W rankingu UEFA lig europejskich Lotto Ekstraklasa została sklasyfikowana na 18. miejscu. Dlatego dwa nasze zespoły w przyszłym roku zaczną rozgrywki w kwalifikacjach europejskich pucharach już 29 czerwca, a dwa 12 lipca.
UEFA opublikowała kalendarz rozgrywek klubowych na sezon 2017/18 oraz ustaliła zasady podziału miejsc w europejskich pucharach pomiędzy krajowe federacje. Dla klubów naszej ekstraklasy sytuacja nie uległa zmianie. Mistrz Polski zacznie walkę o Ligę Mistrzów od drugiej rundy kwalifikacji, natomiast wicemistrz i brązowy medalista rywalizację o awans do fazy grupowej Ligi Europy zaczną już w pierwszej rundzie kwalifikacji. Trochę łatwiej będzie miał zdobywca Pucharu Polski, bo walkę o Ligę Europy zacznie od drugiej rundy.

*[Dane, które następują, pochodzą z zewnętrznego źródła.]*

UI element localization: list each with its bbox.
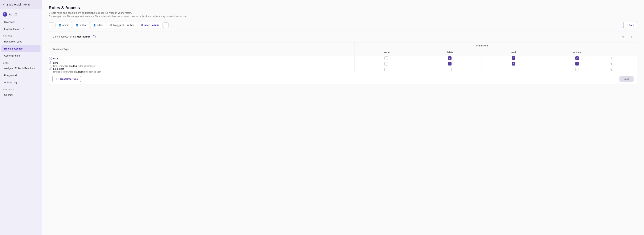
edit-row-btn-2[interactable]: ✎ xyxy=(609,67,614,73)
read-checkbox-row-1[interactable] xyxy=(512,62,515,66)
edit-row-1[interactable]: ✎ xyxy=(609,61,637,67)
resource-name-text: user xyxy=(53,62,58,64)
read-cell-row-2[interactable] xyxy=(482,67,545,73)
update-cell-row-2[interactable] xyxy=(545,67,609,73)
read-checkbox-row-0[interactable] xyxy=(512,56,515,60)
add-resource-label: + Resource Type xyxy=(58,78,78,80)
update-cell-row-1[interactable] xyxy=(545,61,609,67)
table-row: i blog_post for blog_post's where its au… xyxy=(49,67,637,73)
info-icon-row-1[interactable]: i xyxy=(49,61,52,64)
info-icon-row-2[interactable]: i xyxy=(49,67,52,70)
circles-icon-blog-post xyxy=(110,24,112,27)
read-checkbox-row-2[interactable] xyxy=(512,68,515,71)
back-to-main-menu[interactable]: ← Back to Main Menu xyxy=(0,0,42,9)
remove-button[interactable]: ⊖ xyxy=(628,34,633,40)
edit-row-btn-0[interactable]: ✎ xyxy=(609,56,614,61)
card-header-actions: ✎ ⊖ xyxy=(620,34,633,40)
edit-column-header xyxy=(609,43,637,56)
create-cell-row-1[interactable] xyxy=(354,61,418,67)
update-cell-row-0[interactable] xyxy=(545,56,609,61)
delete-cell-row-0[interactable] xyxy=(418,56,482,61)
tab-user-label1: user xyxy=(144,24,150,27)
card-header: Define access for the user admin. i ✎ ⊖ xyxy=(49,32,637,42)
create-cell-row-0[interactable] xyxy=(354,56,418,61)
tab-user-label2: admin xyxy=(152,24,160,27)
sidebar: ← Back to Main Menu AuthZ Overview Explo… xyxy=(0,0,42,235)
tab-blog-post-author[interactable]: blog_post author xyxy=(107,22,137,28)
data-section-label: DATA xyxy=(0,59,42,65)
settings-section-label: SETTINGS xyxy=(0,86,42,91)
sidebar-logo: AuthZ xyxy=(0,9,42,19)
tab-user-admin[interactable]: user admin xyxy=(138,22,162,28)
delete-cell-row-1[interactable] xyxy=(418,61,482,67)
create-checkbox-row-1[interactable] xyxy=(384,62,388,66)
create-cell-row-2[interactable] xyxy=(354,67,418,73)
create-column-header: create xyxy=(354,49,418,56)
create-checkbox-row-0[interactable] xyxy=(384,56,388,60)
resource-type-column-header: Resource Type xyxy=(49,43,354,56)
tab-editor-label: editor xyxy=(97,24,103,27)
resource-desc-text: for user's where its admin is the admin'… xyxy=(53,65,354,67)
card-header-text: Define access for the user admin. i xyxy=(53,35,96,39)
table-footer: + + Resource Type Save xyxy=(49,73,637,85)
person-icon-editor: 👤 xyxy=(93,24,96,27)
page-title: Roles & Access xyxy=(49,5,637,10)
table-row: i user ✎ xyxy=(49,56,637,61)
circles-icon-user-admin xyxy=(141,24,144,27)
sidebar-item-resource-types[interactable]: Resource Types xyxy=(1,38,40,45)
info-icon-row-0[interactable]: i xyxy=(49,57,52,60)
sidebar-item-roles-access[interactable]: Roles & Access xyxy=(1,45,40,52)
delete-checkbox-row-1[interactable] xyxy=(448,62,452,66)
update-checkbox-row-0[interactable] xyxy=(575,56,579,60)
read-cell-row-1[interactable] xyxy=(482,61,545,67)
plus-icon-resource: + xyxy=(56,78,57,80)
tab-author[interactable]: 👤 author xyxy=(73,22,90,28)
edit-row-0[interactable]: ✎ xyxy=(609,56,637,61)
sidebar-logo-text: AuthZ xyxy=(9,13,17,16)
sidebar-item-activity-log[interactable]: Activity Log xyxy=(1,79,40,86)
resource-desc-text: for blog_post's where its author is the … xyxy=(53,71,354,73)
tab-author-label: author xyxy=(80,24,86,27)
resource-name-text: user xyxy=(53,57,58,60)
delete-checkbox-row-2[interactable] xyxy=(448,68,452,71)
read-cell-row-0[interactable] xyxy=(482,56,545,61)
tab-blog-post-label2: author xyxy=(127,24,134,27)
delete-column-header: delete xyxy=(418,49,482,56)
table-row: i user for user's where its admin is the… xyxy=(49,61,637,67)
tabs-nav: ‹ 👤 admin 👤 author 👤 editor xyxy=(49,22,623,28)
tabs-next-arrow[interactable]: › xyxy=(163,23,168,28)
content-card: Define access for the user admin. i ✎ ⊖ … xyxy=(49,31,637,85)
delete-cell-row-2[interactable] xyxy=(418,67,482,73)
sidebar-item-custom-roles[interactable]: Custom Roles xyxy=(1,52,40,59)
page-example: For example: In a file management system… xyxy=(49,15,637,18)
update-checkbox-row-2[interactable] xyxy=(575,68,579,71)
read-column-header: read xyxy=(482,49,545,56)
create-checkbox-row-2[interactable] xyxy=(384,68,388,71)
add-role-button[interactable]: + Role xyxy=(623,22,637,28)
back-arrow-icon: ← xyxy=(3,3,5,6)
update-column-header: update xyxy=(545,49,609,56)
permissions-table: Resource Type Permissions create delete … xyxy=(49,42,637,73)
sidebar-item-assigned-roles[interactable]: Assigned Roles & Relations xyxy=(1,65,40,72)
add-resource-button[interactable]: + + Resource Type xyxy=(52,76,81,82)
sidebar-item-overview[interactable]: Overview xyxy=(1,19,40,25)
edit-row-btn-1[interactable]: ✎ xyxy=(609,62,614,67)
edit-row-2[interactable]: ✎ xyxy=(609,67,637,73)
person-icon-author: 👤 xyxy=(76,24,78,27)
schema-section-label: SCHEMA xyxy=(0,33,42,38)
permissions-group-header: Permissions xyxy=(354,43,609,49)
external-link-icon: ↗ xyxy=(22,28,24,30)
tab-admin[interactable]: 👤 admin xyxy=(56,22,72,28)
edit-button[interactable]: ✎ xyxy=(620,34,626,40)
update-checkbox-row-1[interactable] xyxy=(575,62,579,66)
sidebar-item-playground[interactable]: Playground xyxy=(1,72,40,79)
save-button[interactable]: Save xyxy=(620,76,634,82)
tab-editor[interactable]: 👤 editor xyxy=(90,22,106,28)
tabs-prev-arrow[interactable]: ‹ xyxy=(49,23,54,28)
sidebar-item-general[interactable]: General xyxy=(1,92,40,98)
tab-blog-post-label1: blog_post xyxy=(113,24,124,27)
info-icon-header[interactable]: i xyxy=(92,35,96,38)
sidebar-item-explore-api[interactable]: Explore the API ↗ xyxy=(1,26,40,32)
delete-checkbox-row-0[interactable] xyxy=(448,56,452,60)
table-header-group-row: Resource Type Permissions xyxy=(49,43,637,49)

Tak wczesny start w europejskich rozgrywkach oznacza, że mistrz Polski musi być już gotowy do gry na 11-12 lipca 2017 roku. Wicemistrz i brązowy medalista ekstraklasy będą musiały podjąć rywalizację dwa tygodnie wcześniej, bo pierwsze mecze kwalifikacji Ligi Europy zostaną rozegrane już 29 czerwca. Zdobywca Pucharu Polski swój pierwszy mecz rozegra 13 lipca. Z klubów ekstraklasy w tych rozgrywkach zostały już tylko cztery zespoły – Arka Gdynia, Lech Poznań, Wisła Kraków i Pogoń Szczecin, ale już wiadomo, że w półfinale jeden z nich na pewno się nie znajdzie, bo Lech i Wisła o awans zagrają między sobą. Co ciekawe, w ćwierćfinale Pucharu Polski nie ma żadnego zespołu z czołowego kwartetu ekstraklasy, który po 11. kolejce tworzą zespoły Jagiellonii Białystok, Bruk-Betu Termaliki Nieciecza. Lechii Gdańsk i Zagłębia Lubin. Nie ma też w tym gronie drużyn, które w poprzednim sezonie zakwalifikowały się do obecnej edycji europejskich pucharów, czyli Legii, Piasta, Cracovii i Zagłębia, są natomiast pierwszoligowe ekipy Wigier Suwałki i Bytovii Bytów, drugoligowej Puszczy Niepołomice i trzecioligowego GKS Jastrzębie. Zważywszy na dość lekceważące w tym sezonie podejście do Pucharu Polski przez kluby ekstraklasy nie można wykluczyć triumfu w tych rozgrywkach któregoś z zespołów spoza ligowej elity, co może i byłoby romantycznym finałem tej rywalizacji, ale raczej kiepskim rozwiązaniem w perspektywie przyszłorocznych kwalifikacji Ligi Europy.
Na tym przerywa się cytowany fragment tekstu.